No caso dos animais silvestres, principalmente os pássaros, alguns podem até morrer em decorrência de parada cardiorrespiratória, por causa do susto, dizem os especialistas.
“É quase incalculável o prejuízo gerado. Inúmeras famílias, tutores de animais não saem para comemorar as festas e vitória de seus times. São obrigadas a estar em casa ao lado dos seus familiares vulneráveis e pets para evitar que eles se machuquem, fujam e até morram”, diz a vice-presidente da Comissão de Defesa dos Direitos dos Animais Ana Paula Vasconcelos
“Enquanto alguns se divertem com os estrondos dos fogos e rojões, um grupo muito maior perde a paz e até a vida. Não faz sentido isso continuar sendo permitido”, afirma Ana Paula.
Segundo a veterinária Adriana Saltoris, a razão de os animais sentirem tanto desespero com barulhos é a audição extremamente aguçada deles. “Além da sensibilidade auditiva, eles não sabem, como nós sabemos, de onde vem esses barulhos estranhos e é natural que eles associam ao perigo. Com medo, eles podem acabar se acidentando, fugindo e até morrendo”, explica.

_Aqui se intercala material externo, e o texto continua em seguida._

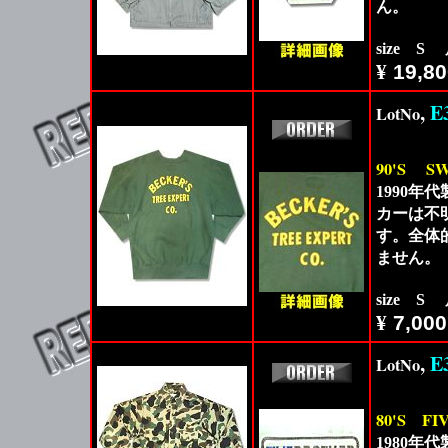
ん。
size S
¥
19,80
,
E
LotNo
90'S
SW
1990
カーは不
す。全体
ません。
size S
¥
7,000
,
E
LotNo
80'S
FI
1980年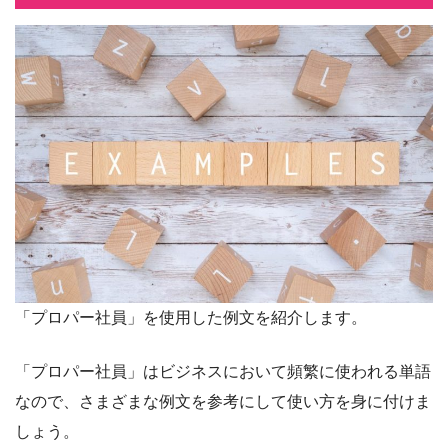
「プロパー社員」を使用した例文を紹介します。
「プロパー社員」はビジネスにおいて頻繁に使われる単語
なので、さまざまな例文を参考にして使い方を身に付けま
しょう。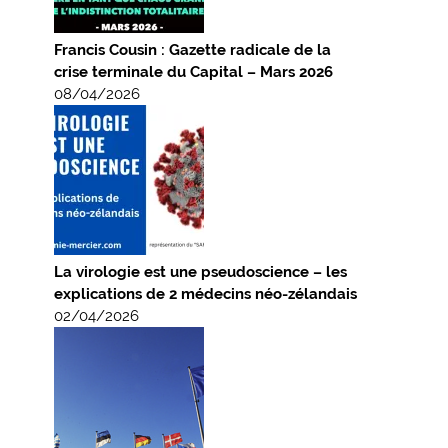
Francis Cousin : Gazette radicale de la
crise terminale du Capital – Mars 2026
08/04/2026
La virologie est une pseudoscience – les
explications de 2 médecins néo-zélandais
02/04/2026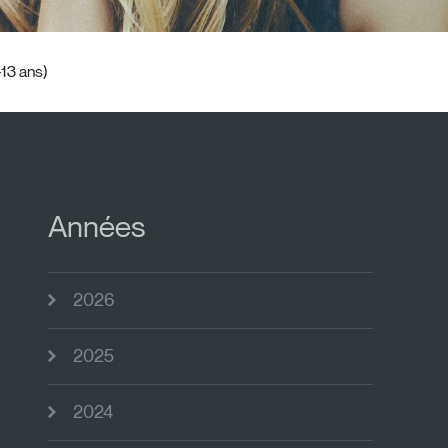
13 ans)
Années
2026
2025
2024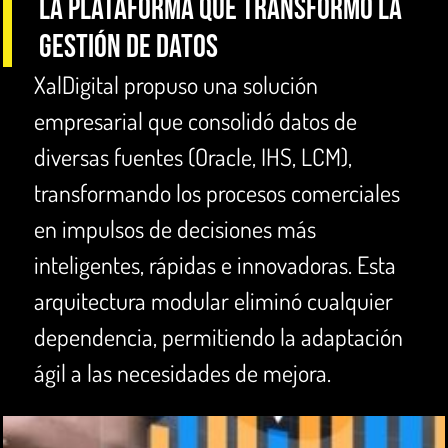
La plataforma que transformó la
gestión de datos
XalDigital propuso una solución
empresarial que consolidó datos de
diversas fuentes (Oracle, IHS, LCM),
transformando los procesos comerciales
en impulsos de decisiones más
inteligentes, rápidas e innovadoras. Esta
arquitectura modular eliminó cualquier
dependencia, permitiendo la adaptación
ágil a las necesidades de mejora.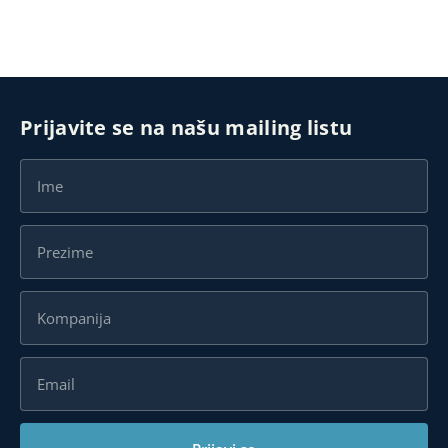
Prijavite se na našu mailing listu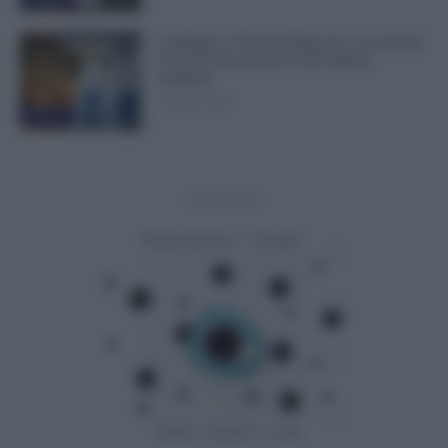
Cambiano i Turni di Notte per i Lavoratori
Over 60: Novità dal CCNL Settore
Sanitario
7 Agosto 2026
Evidenza
- Advertisement -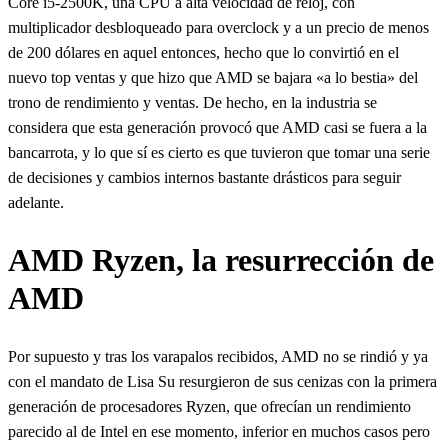
Core i5-2500K, una CPU a alta velocidad de reloj, con
multiplicador desbloqueado para overclock y a un precio de menos
de 200 dólares en aquel entonces, hecho que lo convirtió en el
nuevo top ventas y que hizo que AMD se bajara «a lo bestia» del
trono de rendimiento y ventas. De hecho, en la industria se
considera que esta generación provocó que AMD casi se fuera a la
bancarrota, y lo que sí es cierto es que tuvieron que tomar una serie
de decisiones y cambios internos bastante drásticos para seguir
adelante.
AMD Ryzen, la resurrección de
AMD
Por supuesto y tras los varapalos recibidos, AMD no se rindió y ya
con el mandato de Lisa Su resurgieron de sus cenizas con la primera
generación de procesadores Ryzen, que ofrecían un rendimiento
parecido al de Intel en ese momento, inferior en muchos casos pero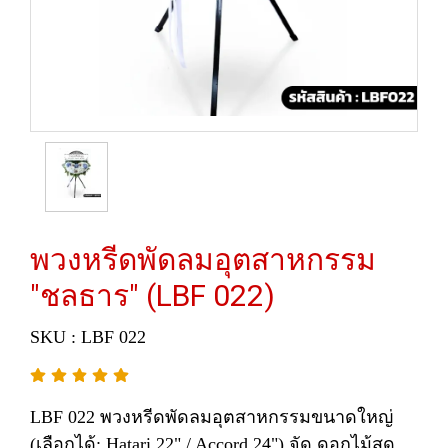
พวงหรีดพัดลมอุตสาหกรรม
"ชลธาร" (LBF 022)
SKU : LBF 022
LBF 022 พวงหรีดพัดลมอุตสาหกรรมขนาดใหญ่
(เลือกได้: Hatari 22" / Accord 24") จัด ดอกไม้สด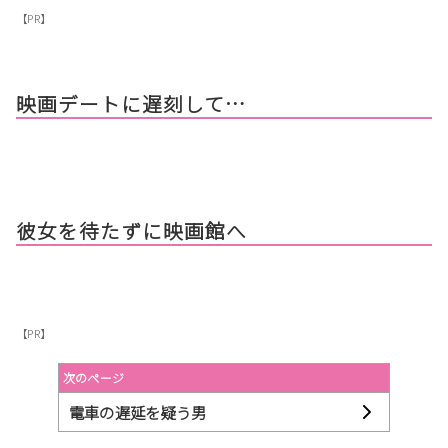
【PR】
映画デートに遅刻して…
彼女を待たずに映画館へ
【PR】
次のページ
電車の遅延を疑う男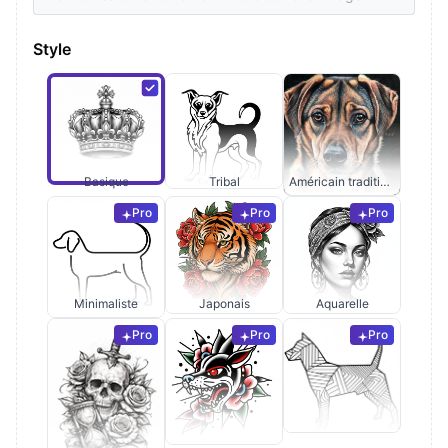
Style
Basique
Tribal
Américain traditionnel
Pro
Pro
Pro
Minimaliste
Japonais
Aquarelle
Pro
Pro
Pro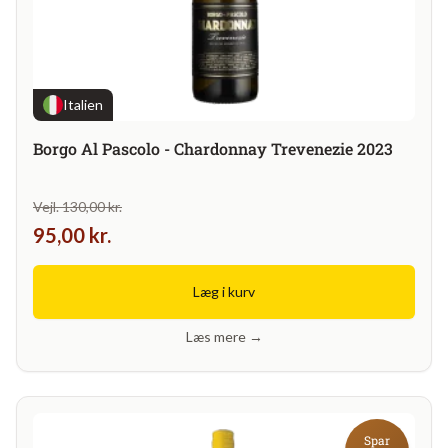
Italien
Borgo Al Pascolo - Chardonnay Trevenezie 2023
Vejl. 130,00 kr.
95,00 kr.
Læg i kurv
Læs mere →
Spar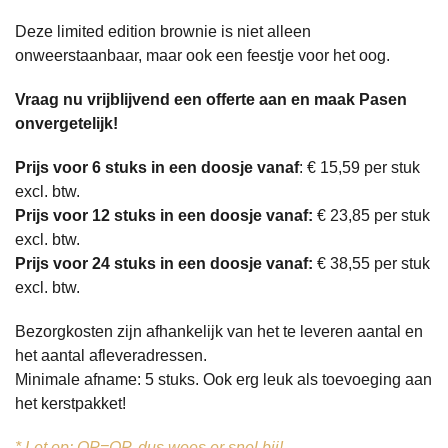
Deze limited edition brownie is niet alleen
onweerstaanbaar, maar ook een feestje voor het oog.
Vraag nu vrijblijvend een offerte aan en maak Pasen
onvergetelijk!
Prijs voor 6 stuks in een doosje vanaf
: € 15,59 per stuk
excl. btw.
Prijs voor 12 stuks in een doosje vanaf:
€ 23,85 per stuk
excl. btw.
Prijs voor 24 stuks in een doosje vanaf:
€ 38,55 per stuk
excl. btw.
Bezorgkosten zijn afhankelijk van het te leveren aantal en
het aantal afleveradressen.
Minimale afname: 5 stuks. Ook erg leuk als toevoeging aan
het kerstpakket!
* Let op: OP=OP, dus wees er snel bij!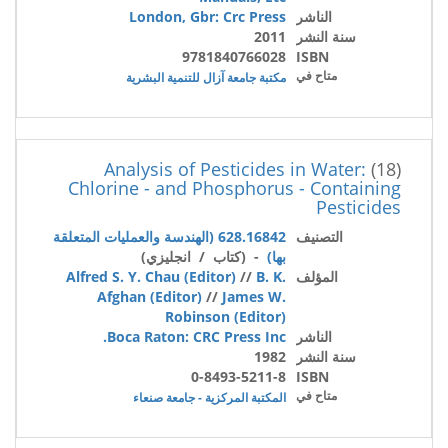
الناشر
London, Gbr: Crc Press
سنة النشر
2011
9781840766028
ISBN
متاح في
مكتبة جامعة آزال للتنمية البشرية
Analysis of Pesticides in Water:
(18)
Chlorine - and Phosphorus - Containing
Pesticides
التصنيف
628.16842 (الهندسة والعمليات المتعلقة
بها)
- (كتاب / انجليزي)
المؤلف
B. K.
//
Alfred S. Y. Chau (Editor)
Afghan (Editor)
//
James W.
Robinson (Editor)
الناشر
Boca Raton: CRC Press Inc.
سنة النشر
1982
0-8493-5211-8
ISBN
متاح في
المكتبة المركزية - جامعة صنعاء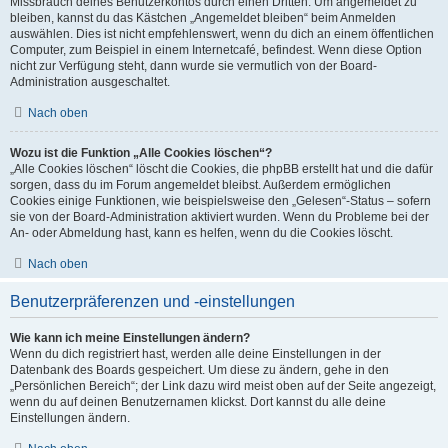
Missbrauch deines Benutzerkontos durch einen Dritten. Um angemeldet zu
bleiben, kannst du das Kästchen „Angemeldet bleiben“ beim Anmelden
auswählen. Dies ist nicht empfehlenswert, wenn du dich an einem öffentlichen
Computer, zum Beispiel in einem Internetcafé, befindest. Wenn diese Option
nicht zur Verfügung steht, dann wurde sie vermutlich von der Board-
Administration ausgeschaltet.
Nach oben
Wozu ist die Funktion „Alle Cookies löschen“?
„Alle Cookies löschen“ löscht die Cookies, die phpBB erstellt hat und die dafür
sorgen, dass du im Forum angemeldet bleibst. Außerdem ermöglichen
Cookies einige Funktionen, wie beispielsweise den „Gelesen“-Status – sofern
sie von der Board-Administration aktiviert wurden. Wenn du Probleme bei der
An- oder Abmeldung hast, kann es helfen, wenn du die Cookies löscht.
Nach oben
Benutzerpräferenzen und -einstellungen
Wie kann ich meine Einstellungen ändern?
Wenn du dich registriert hast, werden alle deine Einstellungen in der
Datenbank des Boards gespeichert. Um diese zu ändern, gehe in den
„Persönlichen Bereich“; der Link dazu wird meist oben auf der Seite angezeigt,
wenn du auf deinen Benutzernamen klickst. Dort kannst du alle deine
Einstellungen ändern.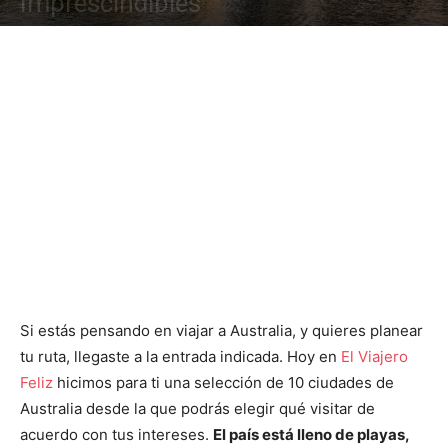
Imprescindibles
Si estás pensando en viajar a Australia, y quieres planear
tu ruta, llegaste a la entrada indicada. Hoy en
El Viajero
Feliz
hicimos para ti una selección de 10 ciudades de
Australia desde la que podrás elegir qué visitar de
acuerdo con tus intereses.
El país está lleno de playas,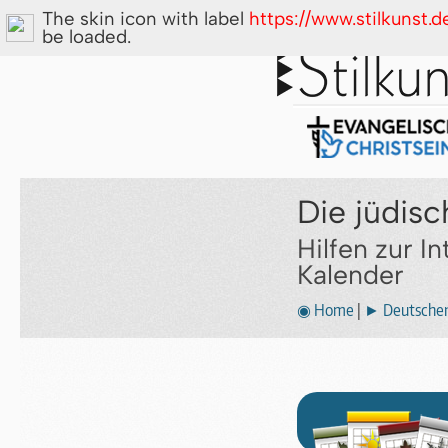
The skin icon with label
https://www.stilkunst.
be loaded.
Die jüdis
Hilfen zur I
Kalender
◉ Home
|
► Deutscher 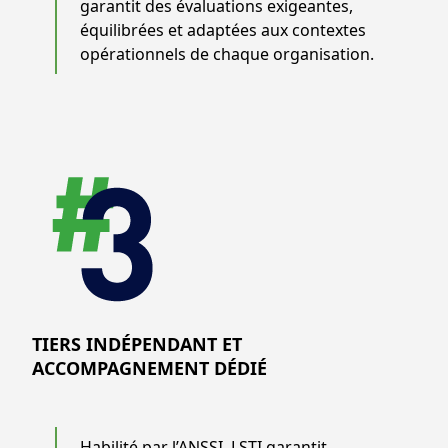
garantit des évaluations exigeantes,
équilibrées et adaptées aux contextes
opérationnels de chaque organisation.
TIERS INDÉPENDANT ET
ACCOMPAGNEMENT DÉDIÉ
Habilité par l’ANSSI, LSTI garantit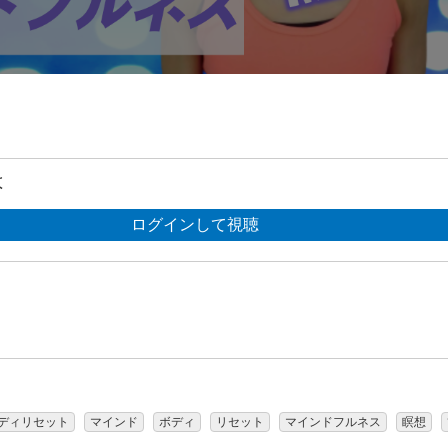
は
ログインして視聴
ディリセット
マインド
ボディ
リセット
マインドフルネス
瞑想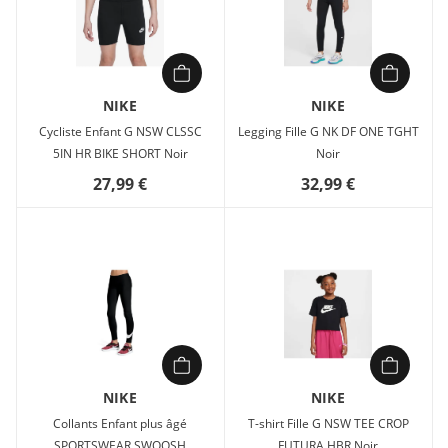
NIKE
NIKE
Cycliste Enfant G NSW CLSSC
Legging Fille G NK DF ONE TGHT
5IN HR BIKE SHORT Noir
Noir
27,99 €
32,99 €
NIKE
NIKE
Collants Enfant plus âgé
T-shirt Fille G NSW TEE CROP
SPORTSWEAR SWOOSH
FUTURA HBR Noir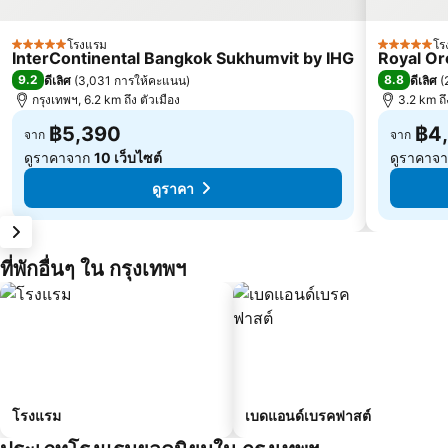
โรงแรม
โร
5 ดาว
5 ดาว
InterContinental Bangkok Sukhumvit by IHG
Royal Or
9.2
8.8
ดีเลิศ
(
3,031 การให้คะแนน
)
ดีเลิศ
(
กรุงเทพฯ, 6.2 km ถึง ตัวเมือง
3.2 km ถ
฿5,390
฿4
จาก
จาก
ดูราคาจาก
10 เว็บไซต์
ดูราคาจ
ดูราคา
ที่พักอื่นๆ ใน กรุงเทพฯ
โรงแรม
เบดแอนด์เบรคฟาสต์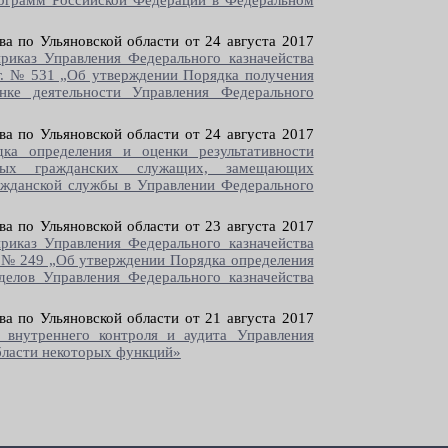
рограмм Российской Федерации в Федеральном
ва по Ульяновской области от 24 августа 2017
риказ Управления Федерального казначейства
 г. № 531 „Об утверждении Порядка получения
ке деятельности Управления Федерального
ва по Ульяновской области от 24 августа 2017
ка определения и оценки результативности
нных гражданских служащих, замещающих
ажданской службы в Управлении Федерального
ва по Ульяновской области от 23 августа 2017
риказ Управления Федерального казначейства
г. № 249 „Об утверждении Порядка определения
делов Управления Федерального казначейства
ва по Ульяновской области от 21 августа 2017
внутреннего контроля и аудита Управления
бласти некоторых функций»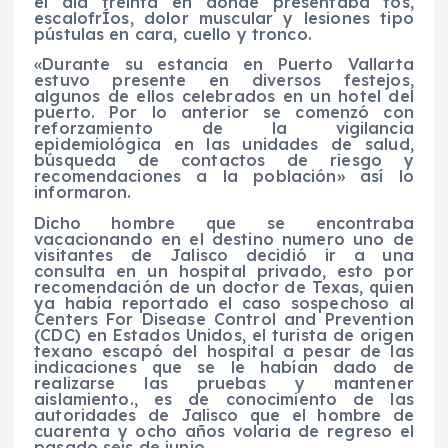
el día treinta en donde presentaba tos,
escalofrÍos, dolor muscular y lesiones tipo
pústulas en cara, cuello y tronco.
«Durante su estancia en Puerto Vallarta
estuvo presente en diversos festejos,
algunos de ellos celebrados en un hotel del
puerto. Por lo anterior se comenzó con
reforzamiento de la vigilancia
epidemiológica en las unidades de salud,
búsqueda de contactos de riesgo y
recomendaciones a la población» así lo
informaron.
Dicho hombre que se encontraba
vacacionando en el destino numero uno de
visitantes de Jalisco decidió ir a una
consulta en un hospital privado, esto por
recomendación de un doctor de Texas, quien
ya había reportado el caso sospechoso al
Centers For Disease Control and Prevention
(CDC) en Estados Unidos, el turista de origen
texano escapó del hospital a pesar de las
indicaciones que se le habían dado de
realizarse las pruebas y mantener
aislamiento., es de conocimiento de las
autoridades de Jalisco que el hombre de
cuarenta y ocho años volaria de regreso el
pasado seis de junio.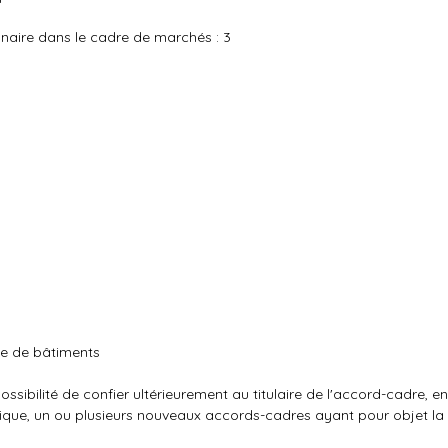
naire dans le cadre de marchés : 3
ge de bâtiments
ssibilité de confier ultérieurement au titulaire de l'accord-cadre, e
ique, un ou plusieurs nouveaux accords-cadres ayant pour objet la 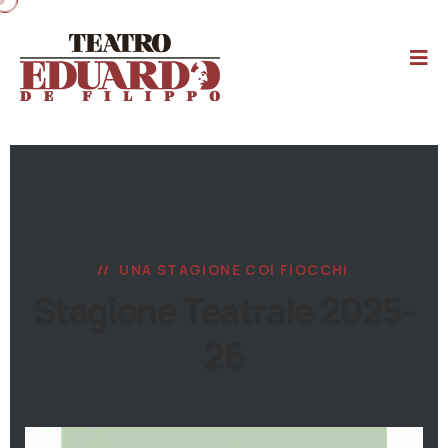
UNA STAGIONE COI FIOCCHI
Stagione Teatrale 2025-
26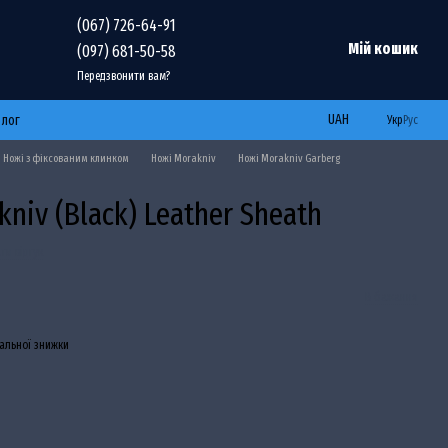
(067) 726-64-91
Мій кошик
(097) 681-50-58
Передзвонити вам?
UAH
Блог
Укр
Рус
Ножі з фіксованим клинком
Ножі Morakniv
Ножі Morakniv Garberg
niv (Black) Leather Sheath
ти відгук
В бажання
альної знижки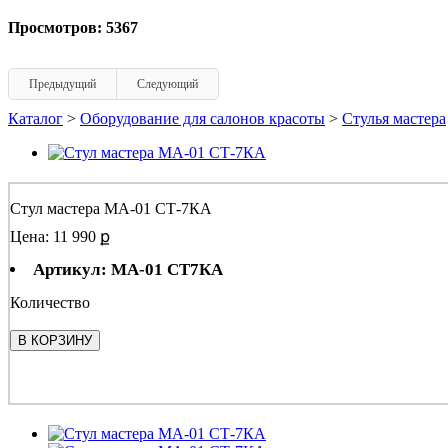
Просмотров: 5367
Предыдущий
Следующий
Каталог
>
Оборудование для салонов красоты
>
Стулья мастера
Стул мастера МА-01 СТ-7КА
Цена: 11 990 ք
Артикул: МА-01 СТ7КА
Количество
В КОРЗИНУ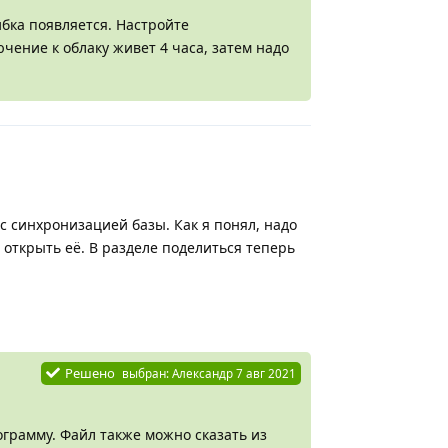
бка появляется. Настройте
ение к облаку живет 4 часа, затем надо
 с синхронизацией базы. Как я понял, надо
 открыть её. В разделе поделиться теперь
Ответить
Решено
выбран:
Александр
7 авг 2021
грамму. Файл также можно сказать из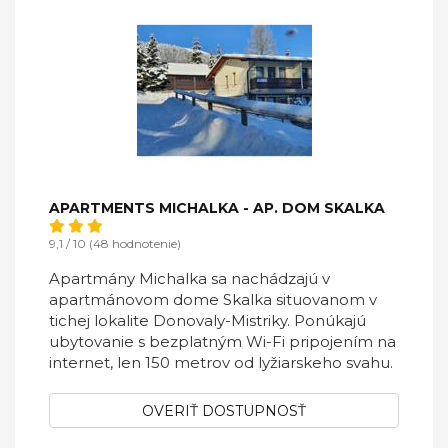
APARTMENTS MICHALKA - AP. DOM SKALKA
9,1 / 10 (48 hodnotenie)
Apartmány Michalka sa nachádzajú v
apartmánovom dome Skalka situovanom v
tichej lokalite Donovaly-Mistriky. Ponúkajú
ubytovanie s bezplatným Wi-Fi pripojením na
internet, len 150 metrov od lyžiarskeho svahu.
OVERIŤ DOSTUPNOSŤ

Para evitar que acidentes ocorram, aqui vão algumas dicas para os tutores:
- Não deixar o animal preso a correntes, isso pode causar até enforcamento, como em muitos casos acontecem quando o bichinho se enrola na própria corrente ou tenta pular o muro;
- Não deixar o animal em ambientes com janelas abertas, mesmo tendo grades. O animal pode tentar pular e acabar caindo ou ficando preso na grade;
- Não deixar o animal sozinho e trancado durante os estrondos, isso só reforça o medo e a associação do barulho a algo ruim. Há também o risco de o animal passar mal sem ninguém para socorrê-lo;
- Jamais brigar com o animal, ele não tem culpa de sentir medo. Invés disso, oferecer carinho e petiscos para que ele associe o barulho a algo bom;
- Hoje em dia, há playlists musicais direcionadas aos animais e apropriadas para a audição aguçada deles, para amenizar esse momento de tensão. É recomendável que durante esses episódios, os tutores deixem o som mais em evidência para que camufle, o máximo possível, os sons de fora. Se não for possível, pelo menos deixar o som da tv mais alto para ele não se prender somente ao som da rua;
- Não deixar portas e janelas abertas que possibilitem acesso à rua. Muitos animais fogem e acabam se perdendo, sendo atropelados e ficando vulneráveis a todo tipo de perigo da rua;
- Em casos de acidente ou mal estar mais acentuado, levar o animal imediatamente ao veterinário;
- Sempre deixar seu animal com coleira e plaquinha de identificação contendo o nome do pet e o contato do tutor. Se mesmo com todos os cuidados ainda ocorrer uma fuga, a identificação poderá ser decisiva para que o tutor recupere o seu bichinho.
O que diz a Lei
A Lei Distrital nº 6.647/2020 estabelece que são proibidos o manuseio, a utilização, a queima e a soltura de fogos ou qualquer artefato pirotécnico que produza estampidos.
Em razão de todos os prejuízos causados e da falta de fiscalização, foi proposta ação civil pública cobrando do GDF a aplicação da lei. Embora tenha sido concedida medida liminar determinando o cumprimento imediato da legislação pelo GDF, a liminar estava suspensa em virtude de decisão proferida pelo Superior Tribunal de Justiça (STJ).
Ana Paula Vasconcelos explica que o STJ restabeleceu a decisão da Vara do Meio Ambiente que obriga o GDF a cumprir a lei que proíbe a soltura de fogos de artifícios com estampido no DF. “O que muda agora é que o GDF precisa cumprir a liminar e apresentar um plano de fiscalização”, afirma.